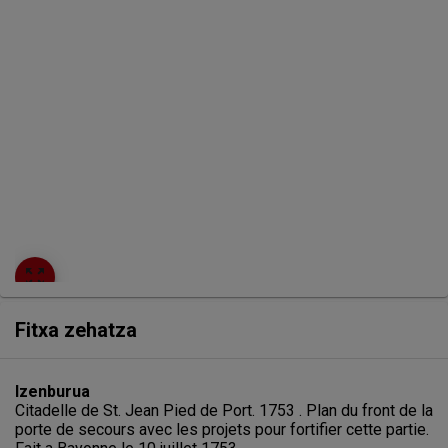
avec
les
projets
pour
fortifier
cette
partie.
Fait
zoom_out_map
a
Fitxa zehatza
Bayonne
le
Izenburua
Citadelle de St. Jean Pied de Port. 1753 . Plan du front de la
10
porte de secours avec les projets pour fortifier cette partie.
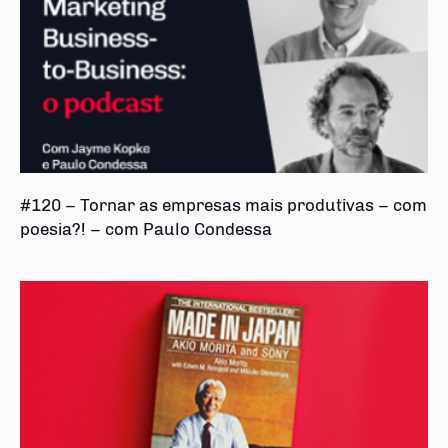
#120 – Tornar as empresas mais produtivas – com
poesia?! – com Paulo Condessa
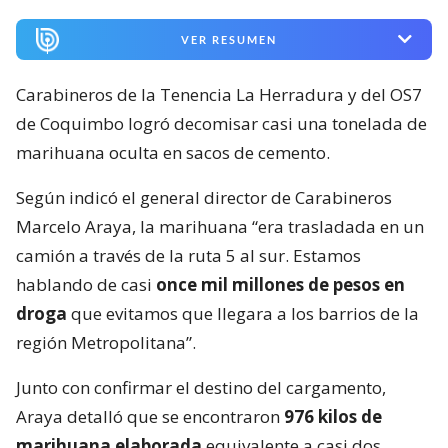
VER RESUMEN
Carabineros de la Tenencia La Herradura y del OS7
de Coquimbo logró decomisar casi una tonelada de
marihuana oculta en sacos de cemento.
Según indicó el general director de Carabineros
Marcelo Araya, la marihuana “era trasladada en un
camión a través de la ruta 5 al sur. Estamos
hablando de casi
once mil millones de pesos en
droga
que evitamos que llegara a los barrios de la
región Metropolitana”.
Junto con confirmar el destino del cargamento,
Araya detalló que se encontraron
976 kilos de
marihuana elaborada
equivalente a casi dos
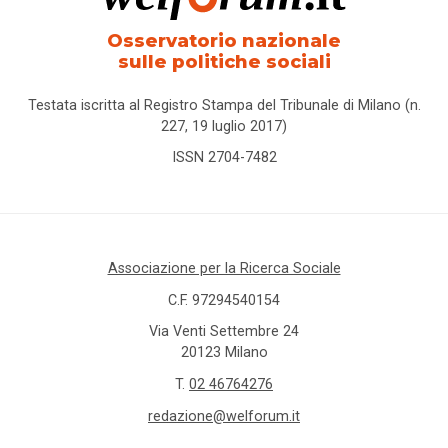
Osservatorio nazionale
sulle politiche sociali
Testata iscritta al Registro Stampa del Tribunale di Milano (n.
227, 19 luglio 2017)
ISSN 2704-7482
Associazione per la Ricerca Sociale
C.F. 97294540154
Via Venti Settembre 24
20123 Milano
T.
02 46764276
redazione@welforum.it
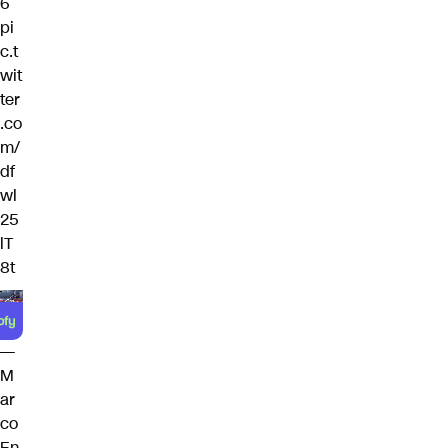
6
pi
c.t
wit
ter
.co
m/
df
wl
25
lT
8t
—
M
ar
co
En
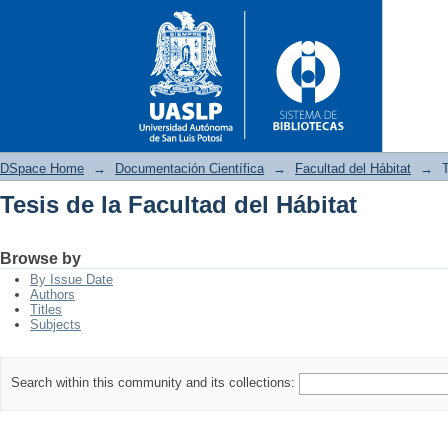
DSpace Home
→
Documentación Científica
→
Facultad del Hábitat
→
T
Tesis de la Facultad del Hábitat
Tesis de la Facultad del Hábita
Browse by
By Issue Date
Authors
Titles
Subjects
Search within this community and its collections:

**Task goal:** Scan the material above for the word "Milano", and copy every line in which it is found.

**Exercise response:**
Testata iscritta al Registro Stampa del Tribunale di Milano (n.
20123 Milano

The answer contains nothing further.